Since Republicans took over the House in 2011, however, Reichert hasn’t been able to move the legislation . . . until Rep. Doc Hastings, R-Washington, who chairs the House Natural Resources Committee, announced last month that his committee will hold a hearing on Alpine Lakes-Middle Fork.
Hastings is promising a “responsible” process, but made clear he is no friend of wilderness porotection. “Establishing a wilderness is the most restrictive land-use designation Congress can apply to our nation’s lands: It greatly limits the American public’s access,” Hastings said in a House floor speech.
In fact, access to the Middle Fork of the Snoqualmie River has improved in recent years. Volunteers have removed tons of trash from the valley. Law enforcement has stepped up, with closing of a meth lab. The U.S. Forest Service service built a large new campground, due largely to efforts of then-Sen. Slade Gorton, R-Wash.
The House Natural Resources Committee is a bastion of ultraconservative Republicans. Reichert is a relative moderate. He has voted against legislation that would take money away from the federal Land and Water Conservation Fund, and eviscerate the Endangered Species Act. Democratic Rep. Suzan DelBene is cosponsoring the Alpine Lakes legislation with Reichert.
Hastings has shown no bipartisanship toward fellow Washington lawmakers. He took no action on legislation to create a National Conservation Area in the San Juan Islands. When President Obama used executive authority to create a San Juan Islands National Monument, Hastings denounced the president.
Sen. Murray has, so far, been gracious. “I look froward to working with my colleagues in the House to ensure these important protections are finally signed into law,” she said last week.

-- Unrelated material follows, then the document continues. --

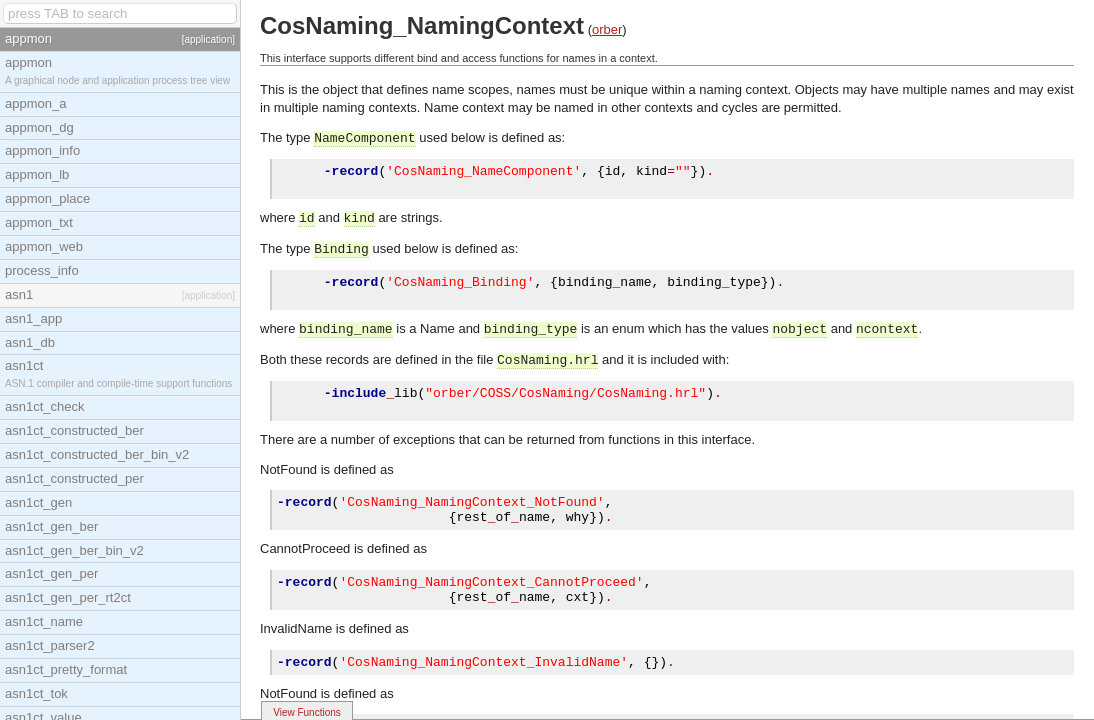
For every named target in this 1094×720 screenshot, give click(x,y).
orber (607, 29)
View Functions (307, 712)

If the Alpine Lakes-Middle Fork legislation passes Congress, 22,000 acres would be added to the wilderness area, and the river valley would be preserved for recreational use. It would also create, in eastern King County, a large protected swath of lowland forests and streams.
“The unbroken forests of the Pratt River and Middle Fork will connect directly with adjacent contiguous forests on state lands, which Land Commissioner Peter Goldmark recently protected in the Middle Fork Natural Resource Conservation Area,” said Rick McGuire of the Alpine Lakes Protection Society.
As a result, added McGuire, King County will possess “the largest extent of protected lowland forests in the Cascades.”
“No big city in America, possibly the world, has anything like it.”